What is required:
Whenever a line contains "accommodation", include it in the count; reply with the number of such lines in the data and nothing else.

Records:
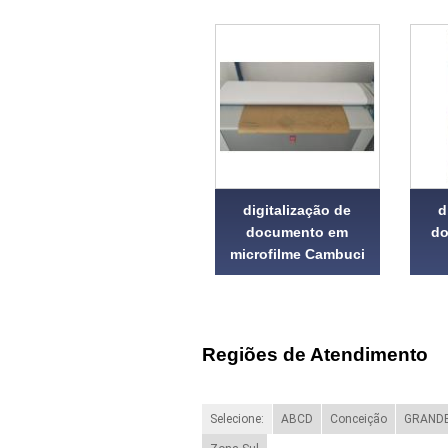
digitalização de
d
documento em
do
microfilme Cambuci
Regiões de Atendimento
Selecione:
ABCD
Conceição
GRANDE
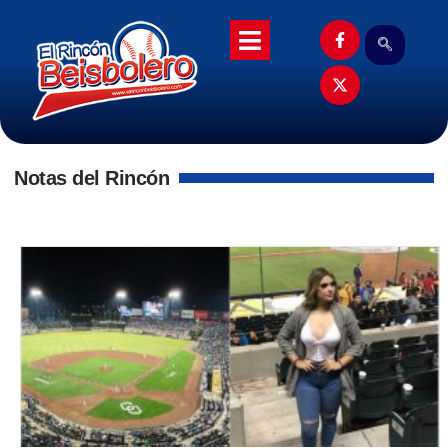
Notas del Rincón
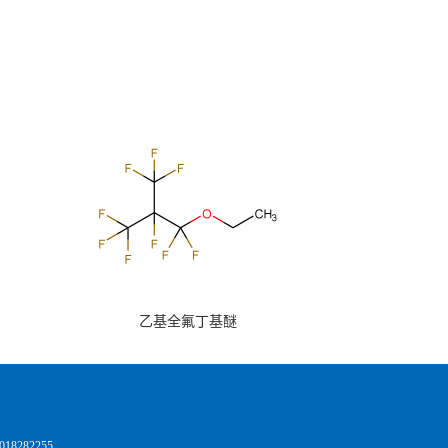
乙基全氟丁基醚
8282255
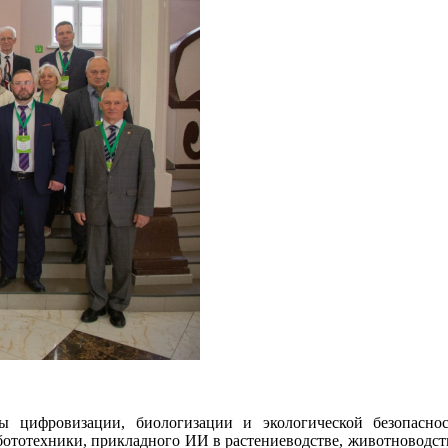
фровизации, биологизации и экологической безопасности 
ототехники, прикладного ИИ в растениеводстве, животноводств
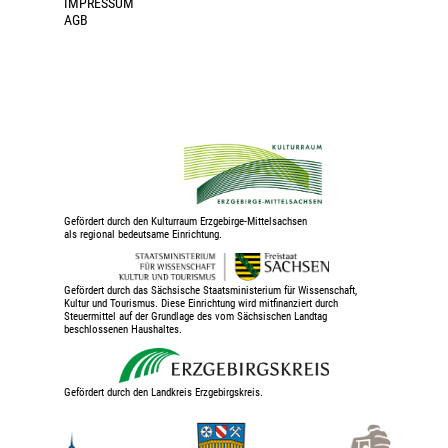
IMPRESSUM
AGB
Gefördert durch den Kulturraum Erzgebirge-Mittelsachsen
als regional bedeutsame Einrichtung.
Gefördert durch das Sächsische Staatsministerium für Wissenschaft,
Kultur und Tourismus. Diese Einrichtung wird mitfinanziert durch
Steuermittel auf der Grundlage des vom Sächsischen Landtag
beschlossenen Haushaltes.
Gefördert durch den Landkreis Erzgebirgskreis.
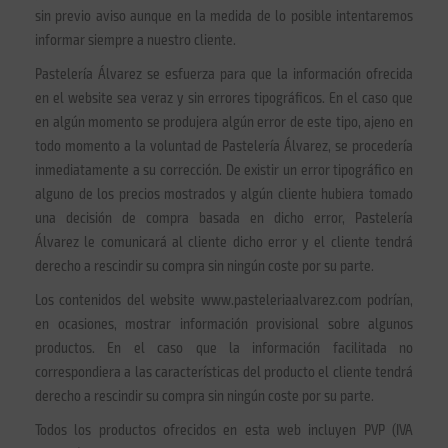
sin previo aviso aunque en la medida de lo posible intentaremos
informar siempre a nuestro cliente.
Pastelería Álvarez se esfuerza para que la información ofrecida
en el website sea veraz y sin errores tipográficos. En el caso que
en algún momento se produjera algún error de este tipo, ajeno en
todo momento a la voluntad de Pastelería Álvarez, se procedería
inmediatamente a su corrección. De existir un error tipográfico en
alguno de los precios mostrados y algún cliente hubiera tomado
una decisión de compra basada en dicho error, Pastelería
Álvarez le comunicará al cliente dicho error y el cliente tendrá
derecho a rescindir su compra sin ningún coste por su parte.
Los contenidos del website www.pasteleriaalvarez.com podrían,
en ocasiones, mostrar información provisional sobre algunos
productos. En el caso que la información facilitada no
correspondiera a las características del producto el cliente tendrá
derecho a rescindir su compra sin ningún coste por su parte.
Todos los productos ofrecidos en esta web incluyen PVP (IVA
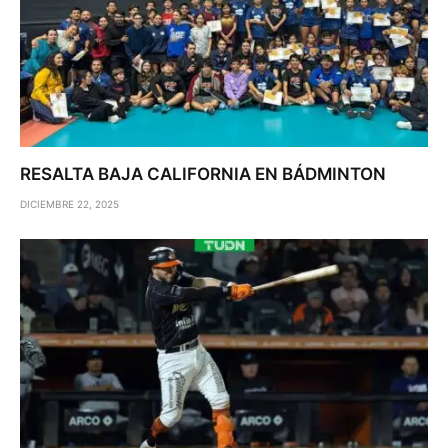
RESALTA BAJA CALIFORNIA EN BÁDMINTON
DICIEMBRE 22, 2025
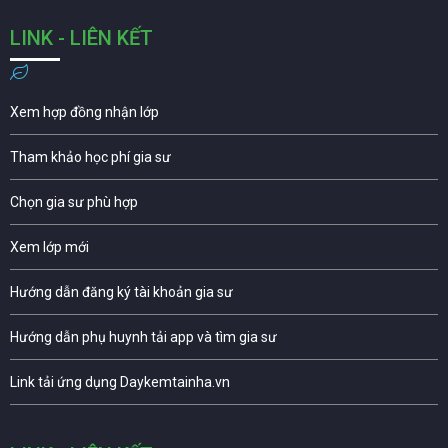
LINK - LIÊN KẾT
Xem hợp đồng nhận lớp
Tham khảo học phí gia sư
Chọn gia sư phù hợp
Xem lớp mới
Hướng dẫn đăng ký tài khoản gia sư
Hướng dẫn phụ huynh tải app và tìm gia sư
Link tải ứng dụng Daykemtainha.vn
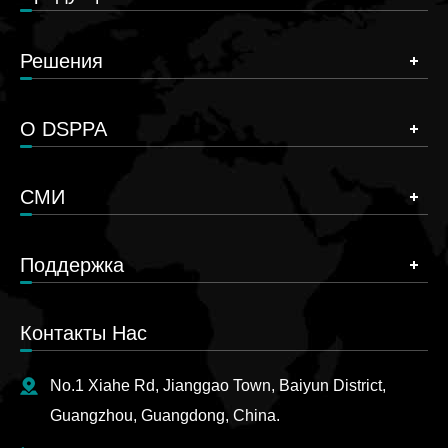
Решения
О DSPPA
СМИ
Поддержка
Контакты Нас
No.1 Xiahe Rd, Jianggao Town, Baiyun District,
Guangzhou, Guangdong, China.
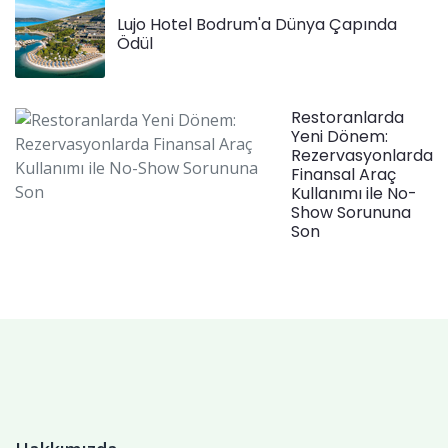
Lujo Hotel Bodrum'a Dünya Çapında
Ödül
Restoranlarda
Yeni Dönem:
Rezervasyonlarda
Finansal Araç
Kullanımı ile No-
Show Sorununa
Son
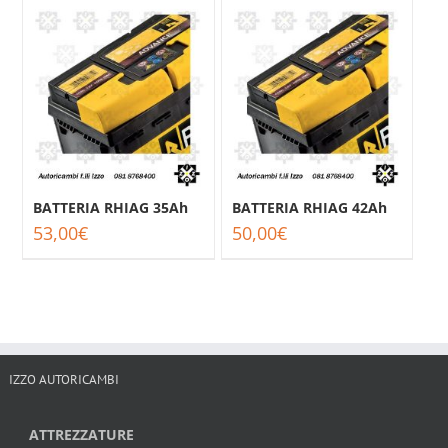
BATTERIA RHIAG 35Ah
BATTERIA RHIAG 42Ah
53,00
€
50,00
€
IZZO AUTORICAMBI
ATTREZZATURE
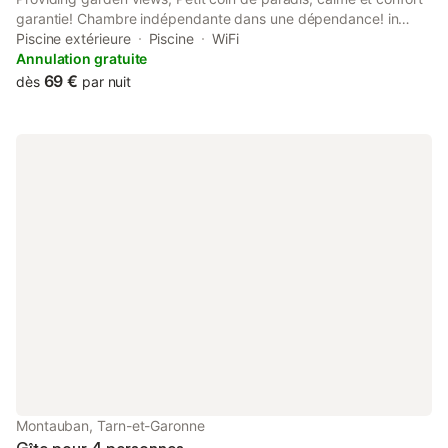
garantie! Chambre indépendante dans une dépendance! in
Montauban features accommodation and a garden. With pool
Piscine extérieure
Piscine
WiFi
views, this accommodation offers a terrace and a swimming
Annulation gratuite
pool.
69 €
dès
par nuit
Montauban, Tarn-et-Garonne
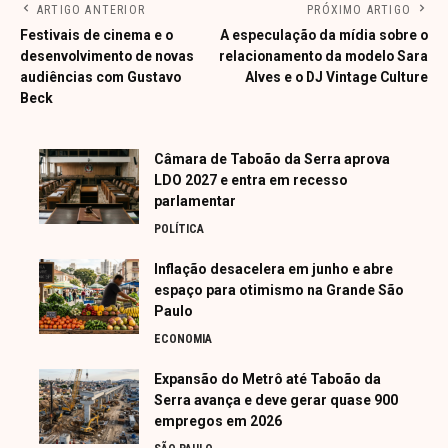
ARTIGO ANTERIOR
PRÓXIMO ARTIGO
Festivais de cinema e o
A especulação da mídia sobre o
desenvolvimento de novas
relacionamento da modelo Sara
audiências com Gustavo
Alves e o DJ Vintage Culture
Beck
Câmara de Taboão da Serra aprova
LDO 2027 e entra em recesso
parlamentar
POLÍTICA
Inflação desacelera em junho e abre
espaço para otimismo na Grande São
Paulo
ECONOMIA
Expansão do Metrô até Taboão da
Serra avança e deve gerar quase 900
empregos em 2026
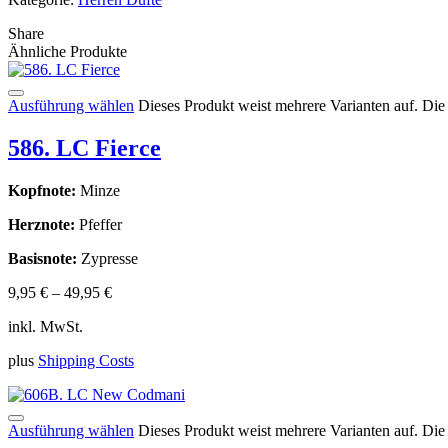
Share
Ähnliche Produkte
Ausführung wählen
Dieses Produkt weist mehrere Varianten auf. Di
586. LC Fierce
Kopfnote:
Minze
Herznote:
Pfeffer
Basisnote:
Zypresse
9,95
€
–
49,95
€
inkl. MwSt.
plus
Shipping Costs
Ausführung wählen
Dieses Produkt weist mehrere Varianten auf. Di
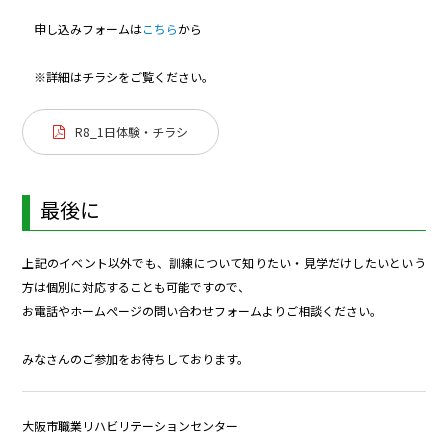
申し込みフォームは
こちら
から
※詳細はチラシをご覧ください。
R8_1日体験・チラシ
最後に
上記のイベント以外でも、訓練について知りたい・見学だけしたいという
方は個別に対応することも可能ですので、
お電話やホームぺージの問い合わせフォームよりご相談ください。
みなさんのご参加をお待ちしております。
大阪市職業リハビリテーションセンター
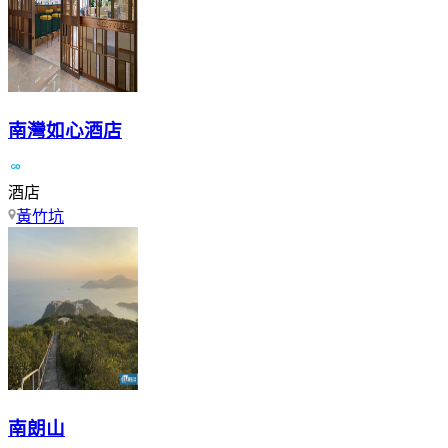
南灣如心酒店
酒店
黃竹坑
南朗山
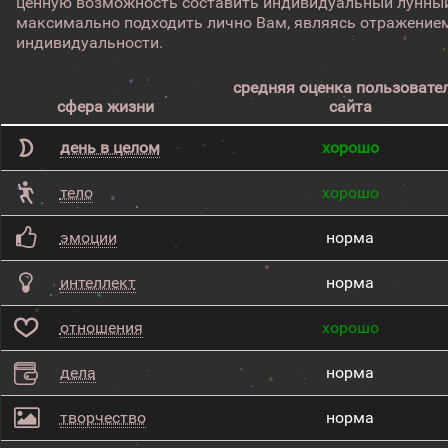
ценную возможность составить индивидуальный лунный
максимально подходить лично Вам, являясь отражением
индивидуальности.
средняя оценка пользовате
сфера жизни
сайта
день в целом
хорошо
тело
хорошо
эмоции
норма
интеллект
норма
отношения
хорошо
дела
норма
творчество
норма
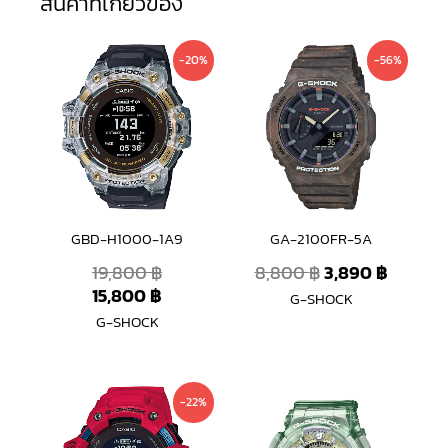
สินค้าที่เกี่ยวข้อง
Original
Current
Original
Curren
-20%
-56%
price
price
price
price
was:
is:
was:
is:
19,800 ฿.
15,800 ฿.
8,800 ฿.
3,890 ฿
GBD-H1000-1A9
GA-2100FR-5A
19,800
฿
8,800
฿
3,890
฿
15,800
฿
G-SHOCK
G-SHOCK
Current
Original
-22%
price
price
is:
was:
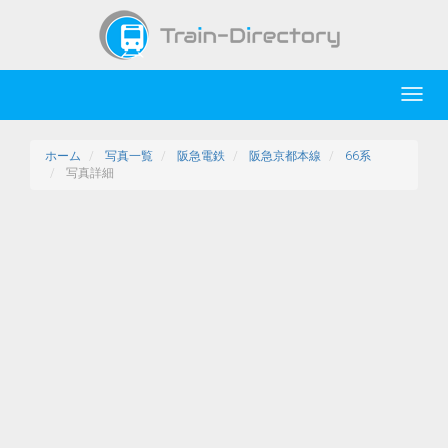
Toggl
navig
ホーム
写真一覧
阪急電鉄
阪急京都本線
66系
写真詳細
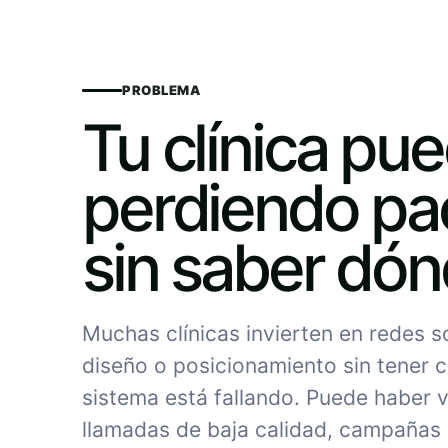
PROBLEMA
Tu clínica pu
perdiendo pa
sin saber dó
Muchas clínicas invierten en redes 
diseño o posicionamiento sin tener c
sistema está fallando. Puede haber vi
llamadas de baja calidad, campañas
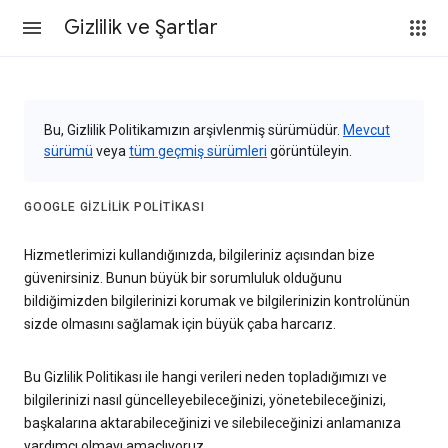
Gizlilik ve Şartlar
Bu, Gizlilik Politikamızın arşivlenmiş sürümüdür.
Mevcut
sürümü
veya
tüm geçmiş sürümleri
görüntüleyin.
GOOGLE GIZLILIK POLITIKASI
Hizmetlerimizi kullandığınızda, bilgileriniz açısından bize
güvenirsiniz. Bunun büyük bir sorumluluk olduğunu
bildiğimizden bilgilerinizi korumak ve bilgilerinizin kontrolünün
sizde olmasını sağlamak için büyük çaba harcarız.
Bu Gizlilik Politikası ile hangi verileri neden topladığımızı ve
bilgilerinizi nasıl güncelleyebileceğinizi, yönetebileceğinizi,
başkalarına aktarabileceğinizi ve silebileceğinizi anlamanıza
yardımcı olmayı amaçlıyoruz.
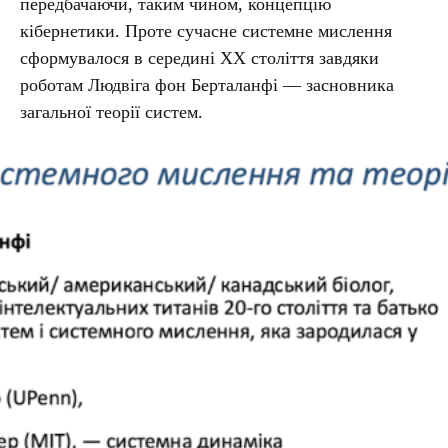
передбачаючи, таким чином, концепцію
кібернетики. Проте сучасне системне мислення
сформувалося в середині XX століття завдяки
роботам Людвіга фон Берталанфі — засновника
загальної теорії систем.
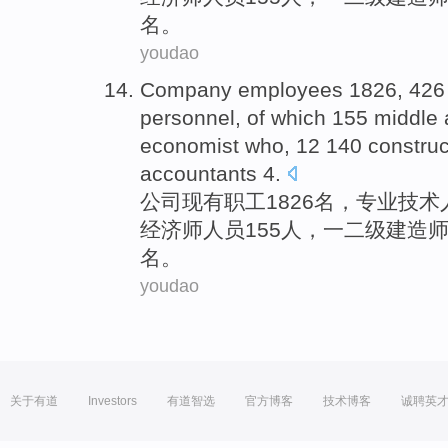
名。
youdao
Company
employees
1826, 42
personnel
,
of which
155
middle
economist
who
, 12 140
construc
accountants
4
.
公司
现有职工
1826名，
专业
技术
经济师
人员155
人
，一二级
建造
师
名。
youdao
关于有道
Investors
有道智选
官方博客
技术博客
诚聘英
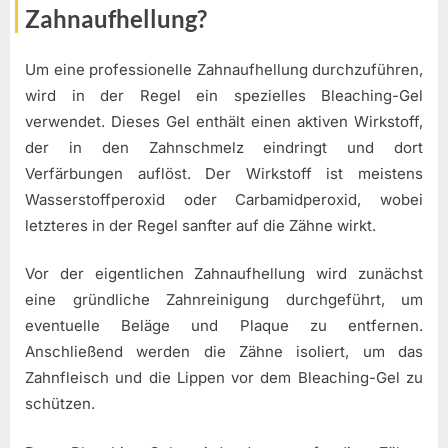
Zahnaufhellung?
Um eine professionelle Zahnaufhellung durchzuführen,
wird in der Regel ein spezielles Bleaching-Gel
verwendet. Dieses Gel enthält einen aktiven Wirkstoff,
der in den Zahnschmelz eindringt und dort
Verfärbungen auflöst. Der Wirkstoff ist meistens
Wasserstoffperoxid oder Carbamidperoxid, wobei
letzteres in der Regel sanfter auf die Zähne wirkt.
Vor der eigentlichen Zahnaufhellung wird zunächst
eine gründliche Zahnreinigung durchgeführt, um
eventuelle Beläge und Plaque zu entfernen.
Anschließend werden die Zähne isoliert, um das
Zahnfleisch und die Lippen vor dem Bleaching-Gel zu
schützen.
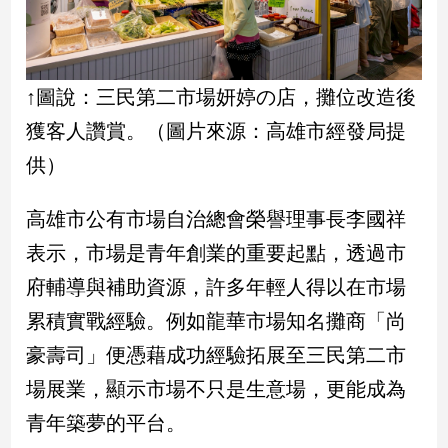
建
築/
室
內
↑圖說：三民第二市場妍婷の店，攤位改造後
設
獲客人讚賞。（圖片來源：高雄市經發局提
計
供）
旅
遊/
美
高雄市公有市場自治總會榮譽理事長李國祥
食
表示，市場是青年創業的重要起點，透過市
星
座/
府輔導與補助資源，許多年輕人得以在市場
命
累積實戰經驗。例如龍華市場知名攤商「尚
理
消
豪壽司」便憑藉成功經驗拓展至三民第二市
費
場展業，顯示市場不只是生意場，更能成為
健
青年築夢的平台。
康/
親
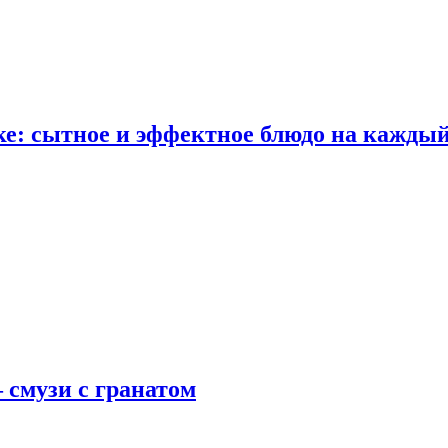
е: сытное и эффектное блюдо на каждый
 смузи с гранатом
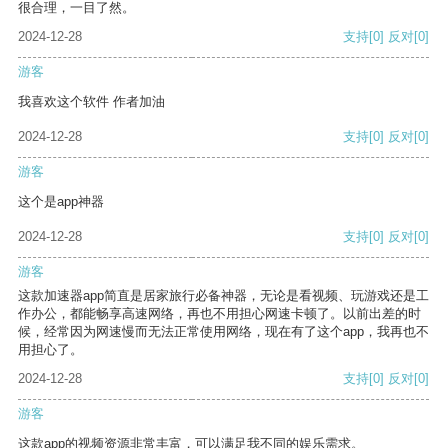
很合理，一目了然。
2024-12-28
支持
[0]
反对
[0]
游客
我喜欢这个软件 作者加油
2024-12-28
支持
[0]
反对
[0]
游客
这个是app神器
2024-12-28
支持
[0]
反对
[0]
游客
这款加速器app简直是居家旅行必备神器，无论是看视频、玩游戏还是工
作办公，都能畅享高速网络，再也不用担心网速卡顿了。以前出差的时
候，经常因为网速慢而无法正常使用网络，现在有了这个app，我再也不
用担心了。
2024-12-28
支持
[0]
反对
[0]
游客
这款app的视频资源非常丰富，可以满足我不同的娱乐需求。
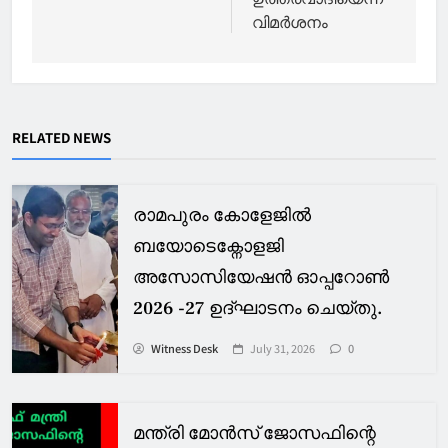
വിമര്‍ശനം
RELATED NEWS
രാമപുരം കോളേജിൽ
ബയോടെക്നോളജി
അസോസിയേഷൻ ഓപ്പറോൺ
2026 -27 ഉദ്ഘാടനം ചെയ്തു.
Witness Desk
July 31, 2026
0
മന്ത്രി മോൻസ് ജോസഫിന്റെ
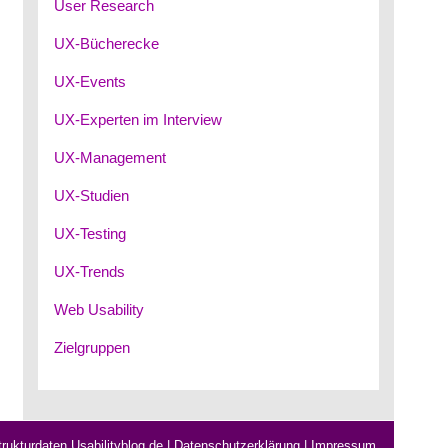
User Research
UX-Bücherecke
UX-Events
UX-Experten im Interview
UX-Management
UX-Studien
UX-Testing
UX-Trends
Web Usability
Zielgruppen
rukturdaten Usabilityblog.de
|
Datenschutzerklärung
|
Impressum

Your solution:
2